Output each entry verbatim.

▶ Material provided:
++++++
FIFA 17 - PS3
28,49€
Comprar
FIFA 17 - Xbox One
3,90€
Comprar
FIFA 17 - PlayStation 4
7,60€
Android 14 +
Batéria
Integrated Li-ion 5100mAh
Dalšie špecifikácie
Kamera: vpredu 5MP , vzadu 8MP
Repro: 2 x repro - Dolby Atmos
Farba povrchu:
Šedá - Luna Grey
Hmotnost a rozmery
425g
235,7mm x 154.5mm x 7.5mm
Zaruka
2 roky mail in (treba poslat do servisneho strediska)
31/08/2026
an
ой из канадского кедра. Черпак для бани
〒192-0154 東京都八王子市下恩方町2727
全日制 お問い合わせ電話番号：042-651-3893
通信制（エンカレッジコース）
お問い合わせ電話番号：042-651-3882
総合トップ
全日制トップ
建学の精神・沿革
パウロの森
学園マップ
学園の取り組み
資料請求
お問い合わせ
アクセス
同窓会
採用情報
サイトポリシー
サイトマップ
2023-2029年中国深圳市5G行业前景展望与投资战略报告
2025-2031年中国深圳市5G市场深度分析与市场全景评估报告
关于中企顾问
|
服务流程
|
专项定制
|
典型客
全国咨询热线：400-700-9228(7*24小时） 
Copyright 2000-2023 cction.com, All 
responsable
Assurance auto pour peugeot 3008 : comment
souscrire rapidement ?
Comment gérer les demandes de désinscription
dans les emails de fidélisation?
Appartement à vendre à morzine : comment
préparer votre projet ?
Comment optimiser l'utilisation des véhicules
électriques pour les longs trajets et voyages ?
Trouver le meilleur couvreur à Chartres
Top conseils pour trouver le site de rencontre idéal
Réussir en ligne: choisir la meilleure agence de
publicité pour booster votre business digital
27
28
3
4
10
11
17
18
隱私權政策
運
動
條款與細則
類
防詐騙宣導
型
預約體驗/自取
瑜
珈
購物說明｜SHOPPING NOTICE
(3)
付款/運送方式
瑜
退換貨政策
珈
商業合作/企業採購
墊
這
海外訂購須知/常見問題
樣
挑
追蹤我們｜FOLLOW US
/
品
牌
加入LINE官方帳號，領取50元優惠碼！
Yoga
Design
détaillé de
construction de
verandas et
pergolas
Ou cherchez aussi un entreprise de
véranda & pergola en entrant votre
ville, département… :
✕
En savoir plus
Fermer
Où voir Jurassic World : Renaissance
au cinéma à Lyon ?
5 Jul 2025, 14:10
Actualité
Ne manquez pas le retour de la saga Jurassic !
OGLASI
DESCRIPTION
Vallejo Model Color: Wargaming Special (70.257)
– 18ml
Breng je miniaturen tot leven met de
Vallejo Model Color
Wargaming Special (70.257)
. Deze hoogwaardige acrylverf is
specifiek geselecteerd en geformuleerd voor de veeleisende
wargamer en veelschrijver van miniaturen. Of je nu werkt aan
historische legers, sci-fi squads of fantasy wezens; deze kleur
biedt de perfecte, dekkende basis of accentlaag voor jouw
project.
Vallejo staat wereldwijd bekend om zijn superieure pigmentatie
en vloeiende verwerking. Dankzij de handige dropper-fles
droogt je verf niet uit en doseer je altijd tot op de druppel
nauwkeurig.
++++++
▶ Finished task:
FIFA 17 - PS3
28,49€
Comprar
FIFA 17 - Xbox One
3,90€
Comprar
FIFA 17 - PlayStation 4
7,60€
Android 14 +
Batéria
Integrated Li-ion 5100mAh
Dalšie špecifikácie
Kamera: vpredu 5MP , vzadu 8MP
Repro: 2 x repro - Dolby Atmos
Farba povrchu:
Šedá - Luna Grey
Hmotnost a rozmery
425g
235,7mm x 154.5mm x 7.5mm
Zaruka
2 roky mail in (treba poslat do servisneho strediska)
31/08/2026
an
ой из канадского кедра. Черпак для бани
〒192-0154 東京都八王子市下恩方町2727
全日制 お問い合わせ電話番号：042-651-3893
通信制（エンカレッジコース）
お問い合わせ電話番号：042-651-3882
総合トップ
全日制トップ
建学の精神・沿革
パウロの森
学園マップ
学園の取り組み
資料請求
お問い合わせ
アクセス
同窓会
採用情報
サイトポリシー
サイトマップ
2023-2029年中国深圳市5G行业前景展望与投资战略报告
2025-2031年中国深圳市5G市场深度分析与市场全景评估报告
关于中企顾问
|
服务流程
|
专项定制
|
典型客
全国咨询热线：400-700-9228(7*24小时） 
Copyright 2000-2023 cction.com, All 
responsable
Assurance auto pour peugeot 3008 : comment
souscrire rapidement ?
Comment gérer les demandes de désinscription
dans les emails de fidélisation?
Appartement à vendre à morzine : comment
préparer votre projet ?
Comment optimiser l'utilisation des véhicules
électriques pour les longs trajets et voyages ?
Trouver le meilleur couvreur à Chartres
Top conseils pour trouver le site de rencontre idéal
Réussir en ligne: choisir la meilleure agence de
publicité pour booster votre business digital
27
28
3
4
10
11
17
18
隱私權政策
運
動
條款與細則
類
防詐騙宣導
型
預約體驗/自取
瑜
珈
購物說明｜SHOPPING NOTICE
(3)
付款/運送方式
瑜
退換貨政策
珈
商業合作/企業採購
墊
這
海外訂購須知/常見問題
樣
挑
追蹤我們｜FOLLOW US
/
品
牌
加入LINE官方帳號，領取50元優惠碼！
Yoga
Design
détaillé de
construction de
verandas et
pergolas
Ou cherchez aussi un entreprise de
véranda & pergola en entrant votre
ville, département… :
✕
En savoir plus
Fermer
Où voir Jurassic World : Renaissance
au cinéma à Lyon ?
5 Jul 2025, 14:10
Actualité
Ne manquez pas le retour de la saga Jurassic !
OGLASI
DESCRIPTION
Vallejo Model Color: Wargaming Special (70.257)
– 18ml
Breng je miniaturen tot leven met de
Vallejo Model Color
Wargaming Special (70.257)
. Deze hoogwaardige acrylverf is
specifiek geselecteerd en geformuleerd voor de veeleisende
wargamer en veelschrijver van miniaturen. Of je nu werkt aan
historische legers, sci-fi squads of fantasy wezens; deze kleur
biedt de perfecte, dekkende basis of accentlaag voor jouw
project.
Vallejo staat wereldwijd bekend om zijn superieure pigmentatie
en vloeiende verwerking. Dankzij de handige dropper-fles
droogt je verf niet uit en doseer je altijd tot op de druppel
nauwkeurig.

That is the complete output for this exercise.